Categories of Depression

The types of depression include: 

(1.) Major Depressive Disorder;  Also known as clinical depression, is where people feel that a consistent dark mood is consuming them for greater than 2 weeks. It can inhibit daily functions and cause them to lose interest in activities which usually provide them pleasure.

(2.) Persistent Depressive Disorder refers to when a low mood lasts for two or more years in adults and at least one year in children an adolescents. A person with this disorder may experience episodes of major depressive disorder along with periods of less severe symptoms where they are typically able to function day-to-day.

(3.) Postpartum Depression affects women after having a baby. It causes intense, long-lasting feelings of anxiety, sadness, and fatigue, making it difficult for mothers to care for themselves and/or their babies, as well as handle daily responsibilities. Postpartum depression can start anywhere from weeks to months after childbirth.

(4.) Psychotic Depression is a form of depression with psychosis that comes when people get very depressed, such as delusions (false beliefs) and/or hallucinations (hearing or seeing things that are not there).

(5.) Seasonal Affective Disorder (SAD) is associated with changes in seasons. This form of depression usually occurs during the fall and winter months when there is less sunlight. SAD usually improves during Spring and Summer months.
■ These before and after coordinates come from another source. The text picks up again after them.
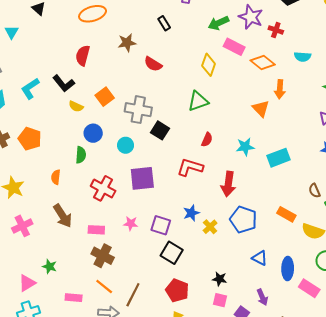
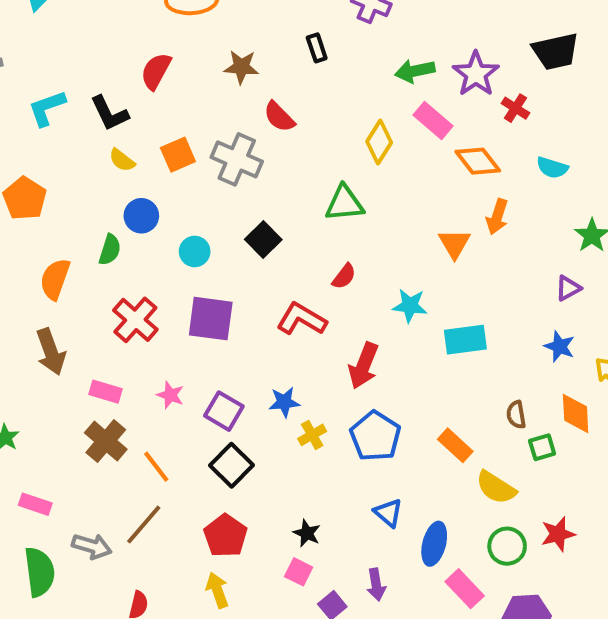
gray cross: (138, 110) -> (237, 159), moved
orange semicircle: (56, 177) -> (55, 279), size x1.5
orange line: (104, 286) -> (156, 467), moved

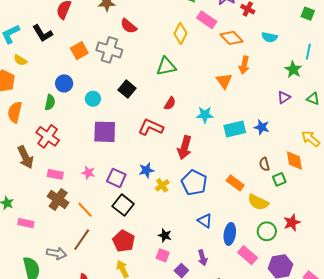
yellow semicircle: (122, 160) -> (20, 60), moved
orange semicircle: (55, 279) -> (15, 112), moved
red cross: (135, 320) -> (48, 136), moved
blue star: (559, 346) -> (262, 127), moved
pink rectangle: (35, 504) -> (26, 223), moved

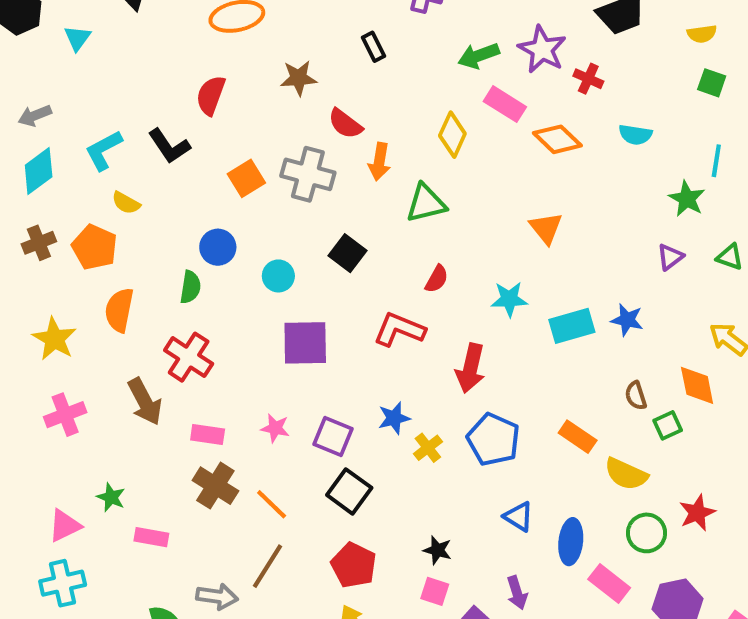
orange arrow: (244, 65) -> (379, 162), moved

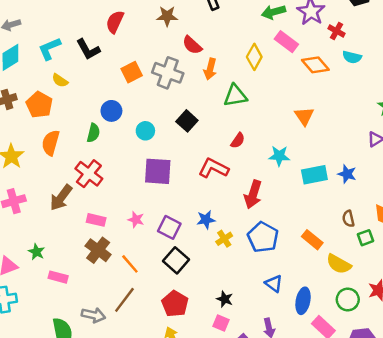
cyan semicircle: (635, 135) -> (352, 57), moved
brown arrow: (145, 402) -> (61, 198), turned 60

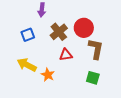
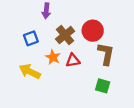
orange star: (48, 75) -> (53, 57), moved

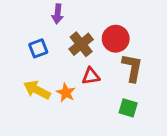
orange star: (53, 57) -> (66, 93), moved

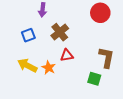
red circle: (116, 39) -> (100, 13), moved
brown L-shape: (132, 68) -> (106, 57), moved

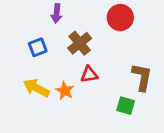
red circle: (100, 13) -> (120, 18), moved

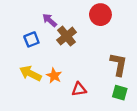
purple arrow: (57, 13) -> (50, 20), moved, turned 126
red triangle: (89, 74) -> (79, 89), moved
green square: (126, 106) -> (120, 93), moved

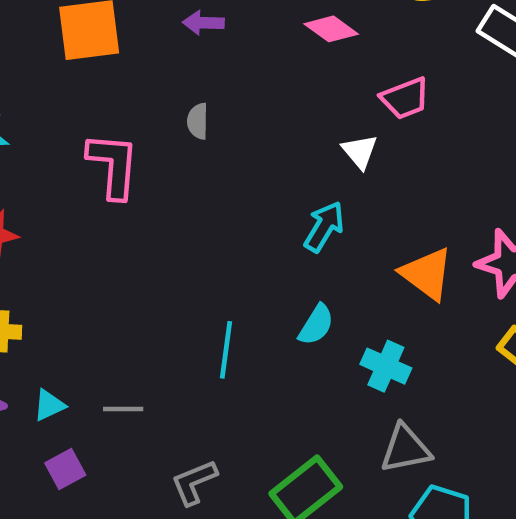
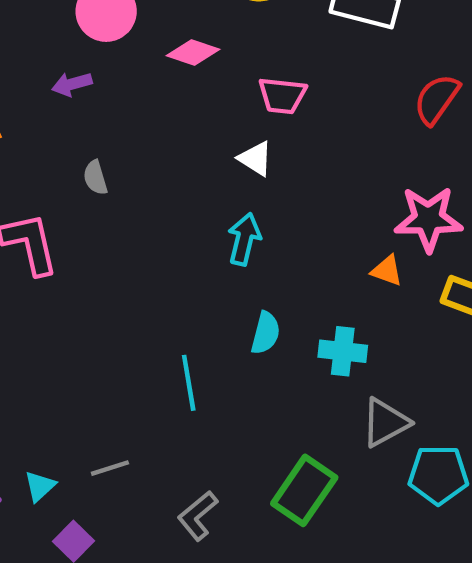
pink trapezoid: (405, 98) -> (282, 96), turned 45
orange triangle: (427, 274) -> (387, 271), moved, size x0.6

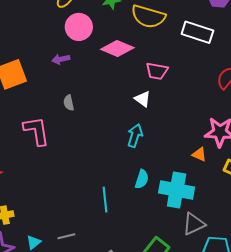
pink diamond: (193, 52) -> (117, 49), size x1.4
cyan cross: (343, 351) -> (177, 190), size x1.6

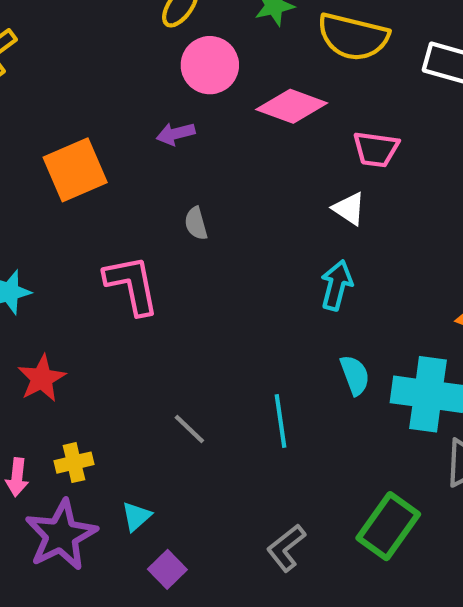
cyan semicircle: (142, 179) -> (355, 375), turned -36
gray line: (66, 236) -> (189, 429), moved, turned 60

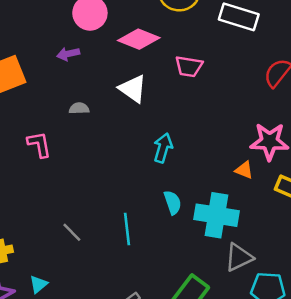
white triangle: (349, 209) -> (133, 89), moved, size x1.4
gray semicircle: (196, 223) -> (79, 108), turned 102
pink L-shape: (132, 285) -> (39, 144), size x0.7

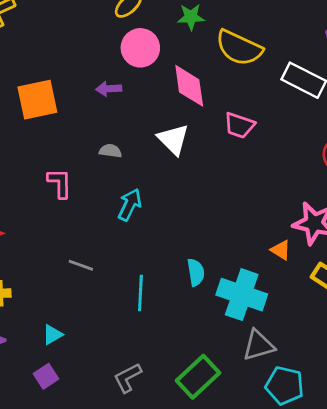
pink diamond: (139, 39) -> (189, 86), turned 51
cyan arrow: (163, 148) -> (130, 205), moved
gray line: (72, 232) -> (81, 265), moved, turned -35
cyan triangle: (38, 284) -> (52, 335), moved

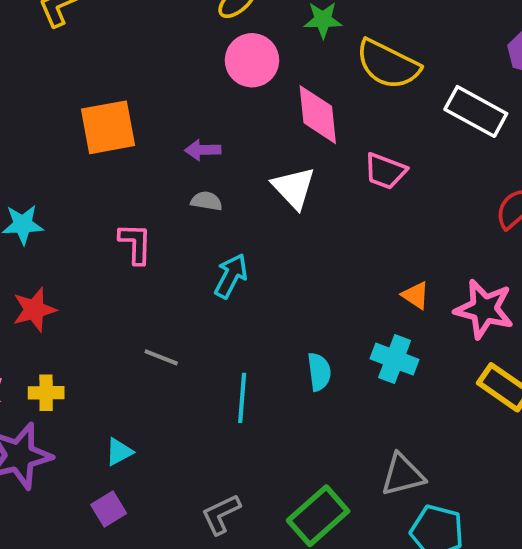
purple arrow: (109, 89) -> (203, 150), moved
orange triangle: (281, 250) -> (416, 295), moved
cyan cross: (242, 295) -> (395, 359), moved, size x0.7

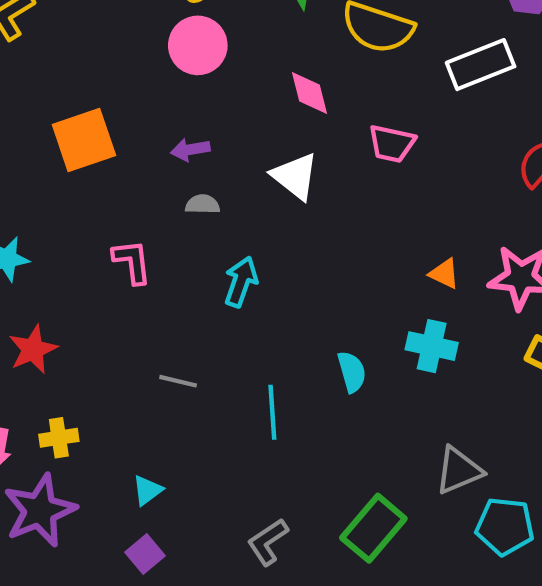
pink circle: (252, 60) -> (198, 45), moved
white rectangle: (476, 111) -> (481, 65), turned -42
pink diamond: (318, 115) -> (310, 93), size x0.7

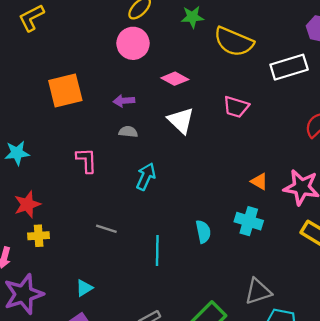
pink diamond: (310, 93) -> (175, 79), moved, turned -52
yellow cross: (59, 438) -> (39, 236), moved

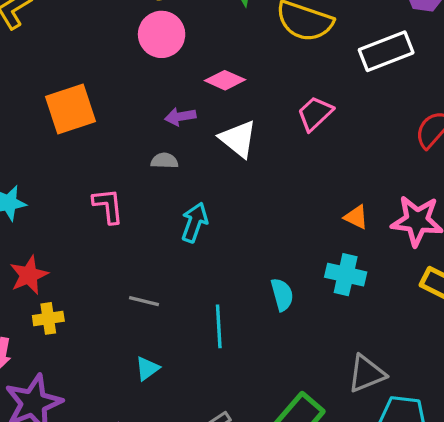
purple arrow: (124, 101) -> (180, 117), moved
pink trapezoid: (236, 107) -> (315, 113), turned 124
cyan triangle: (84, 288) -> (147, 368), moved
(6.) Bipolar Disorder (Manic Depressive) is different than depression, but a person diagnosed with bipolar disorder can experience episodes of major depression with manic or hypomanic behaviors.

Remedies for Depression

In the United States there are more than 20 million people who have depression. Coping with the symptoms require learning new skills. Treatment increases the chances of learning skills to manage symptoms and living a successful life. However, many never seek help or treatment. There are mental health stigmas that cause people not to seek help or share with family and friends about what they’re experiencing. They decide to isolate and suffer in silence due to being afraid, ashamed, or being discriminated.  An appointment with a physician is necessary to be diagnosed with depression and prescribe treatment. Some treatments include medication, talk therapy, and Brain stimulation therapy such as ECT.


If you are dealing with depression  reach out for help and support. Isolation is not a viable option. It takes courage to recognize that you need help and seek treatment. There are also lifestyle changes you can make. Practice self-care, learn about the signs and symptoms of your depression, know the 24/7 988lifeline  number, connect with a peer support community, educate family and friends, set small goals, celebrate your progress, and commit to compliant.